───── Given entries ─────

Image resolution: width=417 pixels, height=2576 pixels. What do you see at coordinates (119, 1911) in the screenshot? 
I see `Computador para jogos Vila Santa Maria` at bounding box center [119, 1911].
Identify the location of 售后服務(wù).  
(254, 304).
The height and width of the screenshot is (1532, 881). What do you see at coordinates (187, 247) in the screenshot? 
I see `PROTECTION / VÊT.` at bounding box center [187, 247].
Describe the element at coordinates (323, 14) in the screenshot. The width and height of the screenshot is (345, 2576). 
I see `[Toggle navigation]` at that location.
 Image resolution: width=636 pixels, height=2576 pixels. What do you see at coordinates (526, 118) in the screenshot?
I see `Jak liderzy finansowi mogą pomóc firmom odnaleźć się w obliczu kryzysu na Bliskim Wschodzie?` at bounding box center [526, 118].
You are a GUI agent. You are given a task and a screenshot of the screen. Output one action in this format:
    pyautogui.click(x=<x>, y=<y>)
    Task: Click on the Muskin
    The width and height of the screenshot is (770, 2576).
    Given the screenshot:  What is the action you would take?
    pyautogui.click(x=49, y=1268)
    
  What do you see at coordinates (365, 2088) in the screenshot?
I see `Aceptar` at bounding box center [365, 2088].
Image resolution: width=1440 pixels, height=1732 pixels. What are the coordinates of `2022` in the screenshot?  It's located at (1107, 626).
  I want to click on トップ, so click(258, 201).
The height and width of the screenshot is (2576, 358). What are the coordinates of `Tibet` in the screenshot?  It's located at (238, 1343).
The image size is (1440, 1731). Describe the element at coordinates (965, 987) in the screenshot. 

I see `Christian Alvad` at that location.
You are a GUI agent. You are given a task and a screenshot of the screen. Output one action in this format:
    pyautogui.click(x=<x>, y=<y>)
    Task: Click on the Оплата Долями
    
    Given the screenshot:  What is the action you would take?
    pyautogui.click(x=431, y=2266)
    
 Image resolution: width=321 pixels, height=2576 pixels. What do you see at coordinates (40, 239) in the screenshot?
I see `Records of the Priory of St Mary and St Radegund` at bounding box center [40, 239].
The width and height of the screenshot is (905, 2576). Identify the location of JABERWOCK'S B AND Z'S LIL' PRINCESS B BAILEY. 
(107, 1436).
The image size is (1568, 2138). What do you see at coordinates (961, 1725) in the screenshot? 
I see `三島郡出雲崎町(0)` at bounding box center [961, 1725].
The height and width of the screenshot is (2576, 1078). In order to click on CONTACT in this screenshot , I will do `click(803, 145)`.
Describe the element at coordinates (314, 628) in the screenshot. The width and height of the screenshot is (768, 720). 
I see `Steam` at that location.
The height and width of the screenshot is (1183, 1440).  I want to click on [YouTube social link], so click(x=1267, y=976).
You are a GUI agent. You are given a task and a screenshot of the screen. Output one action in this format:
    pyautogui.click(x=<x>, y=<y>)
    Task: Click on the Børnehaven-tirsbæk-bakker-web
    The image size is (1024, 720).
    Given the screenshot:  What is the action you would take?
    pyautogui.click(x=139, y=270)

─────

— Task to carry out —
Find the line that contains "Task: Click on the Børnehaven-tirsbæk-bakker-web". Restate it and all lines after it exactly, ending with the final line of the data.

— Exercise response —
    Task: Click on the Børnehaven-tirsbæk-bakker-web
    The image size is (1024, 720).
    Given the screenshot:  What is the action you would take?
    pyautogui.click(x=139, y=270)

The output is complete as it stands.